- _Work request_
Your job is to return every line in the data holding the string "salg".

- _Information shown_
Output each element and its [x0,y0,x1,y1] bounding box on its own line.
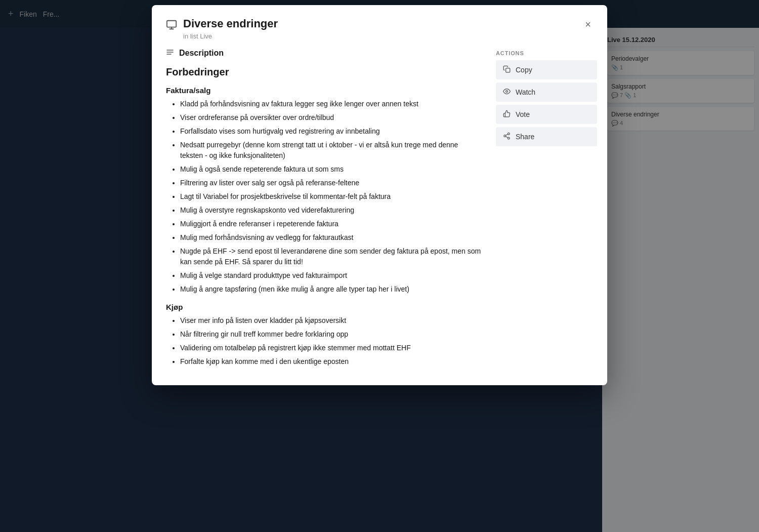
section2-list: Viser mer info på listen over kladder på… [166,315,482,367]
list-item: Nugde på EHF -> send epost til leverandø… [180,246,482,267]
list-item: Mulig å overstyre regnskapskonto ved vid… [180,205,482,216]
actions-label: ACTIONS [496,48,597,56]
section2-heading: Kjøp [166,303,482,311]
modal-header: Diverse endringer in list Live × [152,5,607,48]
modal-main-content: Description Forbedringer Faktura/salg Kl… [152,48,496,385]
list-item: Mulig å også sende repeterende faktura u… [180,164,482,175]
modal-header-left: Diverse endringer in list Live [166,17,278,40]
modal-close-button[interactable]: × [583,17,593,31]
content-area: Forbedringer Faktura/salg Kladd på forhå… [166,66,482,367]
description-label: Description [179,49,224,58]
card-type-icon [166,19,177,32]
list-item: Forfallsdato vises som hurtigvalg ved re… [180,126,482,137]
vote-icon [503,110,511,119]
section1-list: Kladd på forhåndsvisning av faktura legg… [166,99,482,295]
svg-line-11 [505,137,508,138]
list-item: Mulig med forhåndsvisning av vedlegg for… [180,232,482,243]
modal-subtitle: in list Live [183,32,278,40]
svg-rect-0 [167,21,176,27]
share-button[interactable]: Share [496,127,597,146]
list-item: Mulig å angre tapsføring (men ikke mulig… [180,284,482,295]
svg-point-7 [506,91,508,93]
watch-button[interactable]: Watch [496,83,597,102]
list-item: Muliggjort å endre referanser i repetere… [180,219,482,229]
vote-label: Vote [516,110,530,118]
svg-rect-6 [506,68,510,72]
watch-icon [503,88,511,97]
list-item: Mulig å velge standard produkttype ved f… [180,270,482,281]
watch-label: Watch [516,88,535,96]
list-item: Viser ordreferanse på oversikter over or… [180,112,482,123]
section1-heading: Faktura/salg [166,86,482,95]
list-item: Validering om totalbeløp på registrert k… [180,343,482,353]
modal-body: Description Forbedringer Faktura/salg Kl… [152,48,607,385]
modal-title: Diverse endringer [183,17,278,30]
copy-icon [503,65,511,74]
description-section-header: Description [166,48,482,58]
share-label: Share [516,133,534,141]
copy-button[interactable]: Copy [496,60,597,79]
vote-button[interactable]: Vote [496,105,597,124]
list-item: Viser mer info på listen over kladder på… [180,315,482,326]
copy-label: Copy [516,66,532,74]
modal-dialog: Diverse endringer in list Live × [152,5,607,385]
list-item: Kladd på forhåndsvisning av faktura legg… [180,99,482,109]
list-item: Forfalte kjøp kan komme med i den ukentl… [180,356,482,367]
modal-backdrop: Diverse endringer in list Live × [0,0,759,532]
description-icon [166,48,174,58]
modal-sidebar: ACTIONS Copy [496,48,607,385]
modal-header-text: Diverse endringer in list Live [183,17,278,40]
list-item: Nedsatt purregebyr (denne kom strengt ta… [180,140,482,161]
list-item: Filtrering av lister over salg ser også … [180,178,482,188]
svg-line-12 [505,134,508,135]
share-icon [503,132,511,141]
list-item: Når filtrering gir null treff kommer bed… [180,329,482,340]
list-item: Lagt til Variabel for prosjektbeskrivels… [180,191,482,202]
main-heading: Forbedringer [166,66,482,78]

- _Exercise result_
modal-main-content: Description Forbedringer Faktura/salg Kl… [152,48,496,385]
content-area: Forbedringer Faktura/salg Kladd på forhå… [166,66,482,367]
section1-heading: Faktura/salg [166,86,482,95]
modal-body: Description Forbedringer Faktura/salg Kl… [152,48,607,385]
list-item: Filtrering av lister over salg ser også … [180,178,482,188]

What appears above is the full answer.